Hep birlikte ilahilerin söylendiği açılış kısmının ardından Joseph F. Rutherford kürsüye çıktı. Dinleyiciler heyecan içindeydi. Ancak birkaç kişi sıcaktan bunaldığı için içeride dolaşıyordu. Konuşmacı onlardan oturup konuşmayı dinlemelerini rica etti. Acaba kürsünün üzerinde asılı duran ve düzgün biçimde dürülmüş büyük kumaşı konuşma başladığı sırada fark eden olmuş muydu?
Rutherford birader “Göklerin krallığı yakındır” temalı bir konuşma sundu. Yaklaşık 1,5 saat boyunca gür sesi salonda yankılanırken, geçmişte yaşamış peygamberlerin Krallığın gelişini nasıl korkusuzca duyurduğunu anlattı. Konuşmasının en can alıcı noktasında “Görkemli kralımızın hüküm sürmeye başladığına inanıyor musunuz?” diye sordu. Dinleyiciler hep bir ağızdan “Evet!” diye cevap verdi.
Rutherford birader “O halde, ey yüce Tanrı’nın oğulları, haydi tekrar tarlaya!” diye gürledi. “İşte, kralımız hüküm sürüyor! Bunu insanlara duyuracak kişiler sizlersiniz. O halde kralı ve Krallığını ilan edin, ilan edin, ilan edin!”
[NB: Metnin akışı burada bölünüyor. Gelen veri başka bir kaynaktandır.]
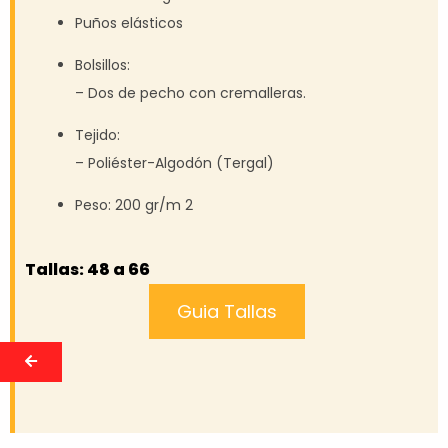
Puños elásticos
Bolsillos:
– Dos de pecho con cremalleras.
Tejido:
– Poliéster-Algodón (Tergal)
Peso: 200 gr/m 2
Tallas: 48 a 66
Guia Tallas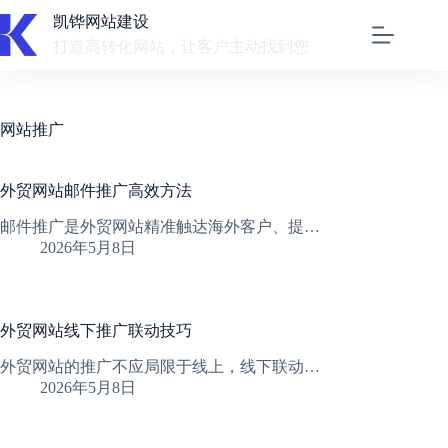
跳
凯铧网站建设
至
打造高转化网站，让客户主动找到您
内
容
网站推广
外贸网站邮件推广高效方法
邮件推广是外贸网站精准触达海外客户、提…
2026年5月8日
外贸网站线下推广联动技巧
外贸网站的推广不应局限于线上，线下联动…
2026年5月8日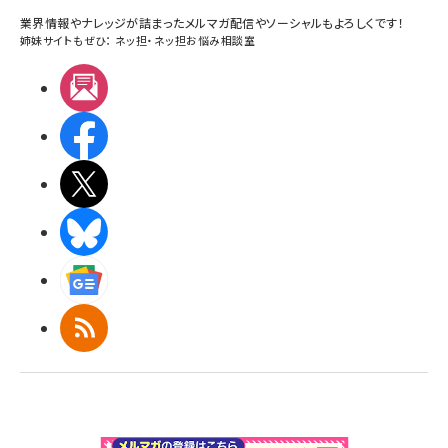
業界情報やナレッジが詰まったメルマガ配信やソーシャルもよろしくです！
姉妹サイトもぜひ：
ネッ担
・
ネッ担お悩み相談室
メルマガ
Facebook
X(エックス)
BlueSky
Googleニュース
RSS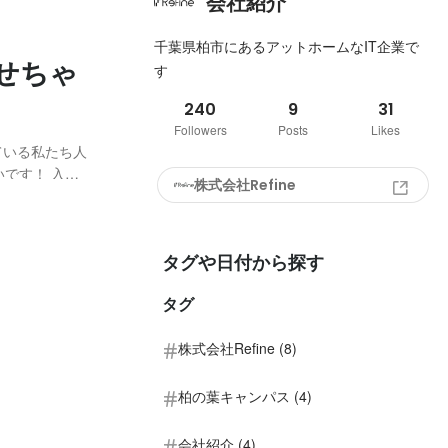
会社紹介
千葉県柏市にあるアットホームなIT企業で
せちゃ
す
240
9
31
Followers
Posts
Likes
ている私たち人
す！ 入社
株式会社Refine
働くスタッフの
入社して半年
タグや日付から探す
タグ
株式会社Refine (8)
柏の葉キャンパス (4)
会社紹介 (4)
O anda kürsünün üzerindeki kumaş zarif biçimde açıldı ve üzerindeki “Kralı ve Krallığı İlan Edin” sloganı ortaya çıktı.
Ray Bopp “Dinleyicilerin tüyleri diken diken olmuştu” dedi. Anna Gardner ‘alkışlardan salonun kirişlerinin sarsıldığını’ söyledi. Fred Twarosh “Salondaki herkes bir anda ayağa kalktı” dedi. Evangelos Scouffas da şöyle söyledi: “Sanki büyük bir güç hepimizi ayağa kaldırmıştı, gözlerimiz yaşlarla doluydu.”
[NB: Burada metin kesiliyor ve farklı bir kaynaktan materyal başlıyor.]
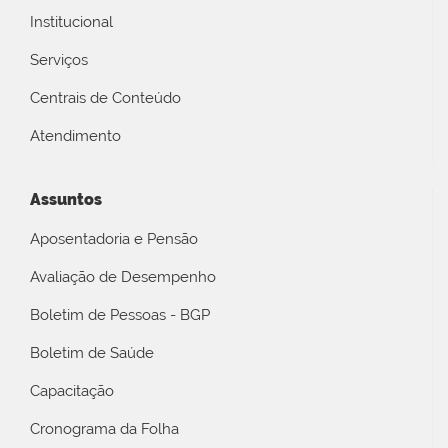
Institucional
Serviços
Centrais de Conteúdo
Atendimento
Assuntos
Aposentadoria e Pensão
Avaliação de Desempenho
Boletim de Pessoas - BGP
Boletim de Saúde
Capacitação
Cronograma da Folha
O büyük ibadette bulunan birçok kişi Krallığın iyi haberini zaten duyuruyordu. Ancak bu konuşma iyi haberi duyurma arzularını tazelemişti. Ethel Bennecoff, Mukaddes Kitap Tetkikçilerinin o andan itibaren “daha önce hiç olmadığı kadar büyük bir gayret ve sevgiyle” Krallığı ilan ettiğini söyledi. O sırada 18 yaşında olan Odessa Tuck, büyük ibadetten ayrılırken “Kim gidecek?” sorusuna cevap vermeye kararlıydı. O şöyle dedi: “Neyi, nerede ve nasıl duyuracağımı bilmiyordum. Tek bildiğim şuydu: ‘Ben giderim! Beni gönder’ diyen İşaya gibi olmak istiyordum” (İşa. 6:8). Ralph Leffler da şöyle dedi: “O unutulmaz gün, bugün dünyanın dört bir yanında yapılan duyuru faaliyetinin asıl başlangıcıydı.”
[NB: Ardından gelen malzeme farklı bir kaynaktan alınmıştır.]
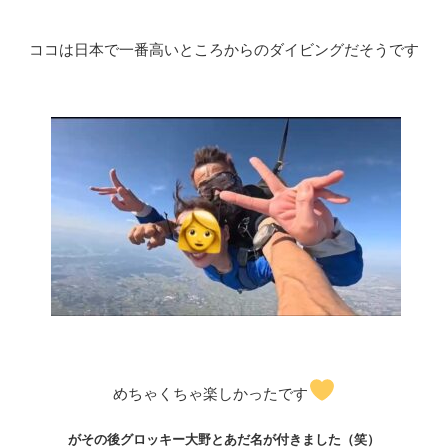
ココは日本で一番高いところからのダイビングだそうです
めちゃくちゃ楽しかったです
がその後グロッキー大野とあだ名が付きました
（笑）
1922’de Cedar Point’te (Ohio) yapılan bu büyük ibadetin teokratik tarihimizde bir dönüm noktası olmasına şaşmamak gerek. George Gangas şöyle dedi: “O büyük ibadet bende başka hiçbir büyük ibadeti kaçırmama isteği uyandırdı.” Hatırlayabildiği kadarıyla da hiçbirini kaçırmadı. Julia Wilcox şöyle yazdı: “Yayınlarımızda ne zaman 1922’deki Cedar Point büyük ibadetinden bahsedilse tarifsiz bir heyecan yaşıyorum. Her seferinde ‘Yehova, orada olmama izin verdiğin için teşekkür ederim’ demek istiyorum.”
Bugün de birçoğumuz, bizi çok heyecanlandırmış, gayretlendirmiş, yüce Tanrımıza ve tayin ettiği krala olan sevgimizi artırmış bir büyük ibadete katılmışızdır. Bu ibadetle ilgili değerli anılarımız üzerinde düşündükçe biz de şöyle demek isteriz: “Yehova, orada olmama izin verdiğin için teşekkür ederim.”